▸ **Problem statement**: From the entries below, extract every line that includes the word "International".

(Data items)
========

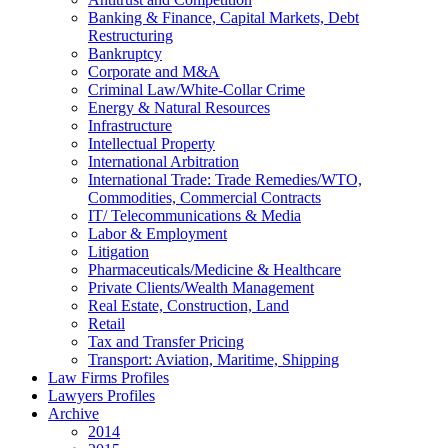
Banking & Finance, Capital Markets, Debt
Restructuring
Bankruptcy
Corporate and M&A
Criminal Law/White-Collar Crime
Energy & Natural Resources
Infrastructure
Intellectual Property
International Arbitration
International Trade: Trade Remedies/WTO,
Commodities, Commercial Contracts
IT/ Telecommunications & Media
Labor & Employment
Litigation
Pharmaceuticals/Medicine & Healthcare
Private Clients/Wealth Management
Real Estate, Construction, Land
Retail
Tax and Transfer Pricing
Transport: Aviation, Maritime, Shipping
Law Firms Profiles
Lawyers Profiles
Archive
2014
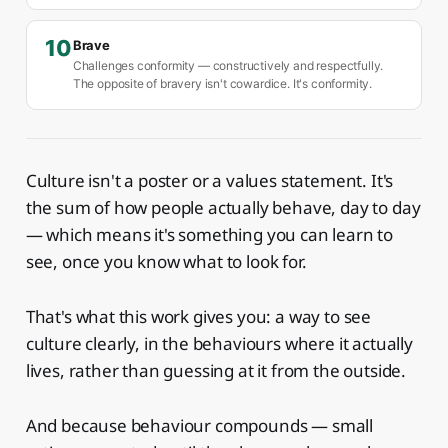
10
Brave
Challenges conformity — constructively and respectfully.
The opposite of bravery isn't cowardice. It's conformity.
Culture isn't a poster or a values statement. It's
the sum of how people actually behave, day to day
— which means it's something you can learn to
see, once you know what to look for.
That's what this work gives you: a way to see
culture clearly, in the behaviours where it actually
lives, rather than guessing at it from the outside.
And because behaviour compounds — small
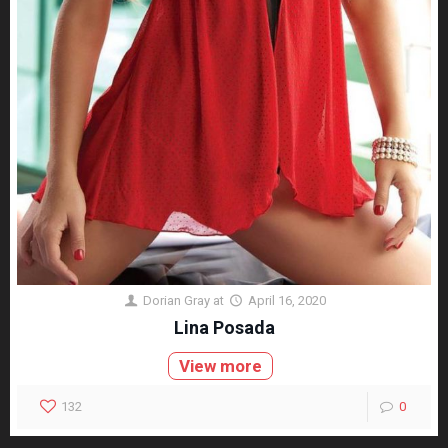
Dorian Gray
at
April 16, 2020
Lina Posada
View more
132
0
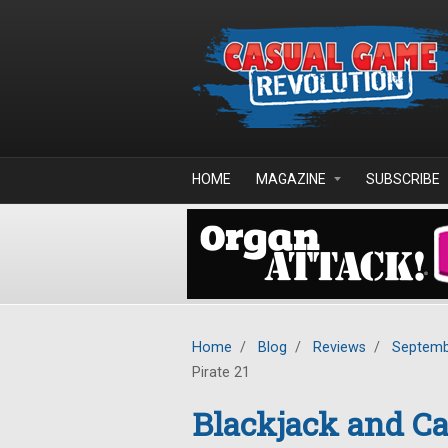
Skip to main content
HOME
MAGAZINE
SUBSCRIBE
Home
/
Blog
/
Reviews
/
Septemb
Pirate 21
Blackjack and Ca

========

▸ **Exercise solution**:
International Arbitration
International Trade: Trade Remedies/WTO,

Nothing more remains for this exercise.